WHAT IS BEING ASKED =>
Set down, exactly as they appear, the line containing "जापानमा शक्तिशाली भूकम्प, सुनामीको चेतावनी" and all subsequent lines through the end of the material below.

EXCERPTED DATA =>
+ + + + + + +
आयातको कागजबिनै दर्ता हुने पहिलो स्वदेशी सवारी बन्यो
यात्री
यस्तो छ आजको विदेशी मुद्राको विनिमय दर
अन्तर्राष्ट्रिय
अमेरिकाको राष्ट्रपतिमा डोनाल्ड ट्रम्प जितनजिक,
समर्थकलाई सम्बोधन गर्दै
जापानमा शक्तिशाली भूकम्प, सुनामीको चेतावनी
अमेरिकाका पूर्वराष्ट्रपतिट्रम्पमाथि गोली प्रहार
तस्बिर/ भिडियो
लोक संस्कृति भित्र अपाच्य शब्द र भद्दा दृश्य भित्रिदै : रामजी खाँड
+ + + + + + +
SOLVED PROBLEM =>
जापानमा शक्तिशाली भूकम्प, सुनामीको चेतावनी
अमेरिकाका पूर्वराष्ट्रपतिट्रम्पमाथि गोली प्रहार
तस्बिर/ भिडियो
लोक संस्कृति भित्र अपाच्य शब्द र भद्दा दृश्य भित्रिदै : रामजी खाँड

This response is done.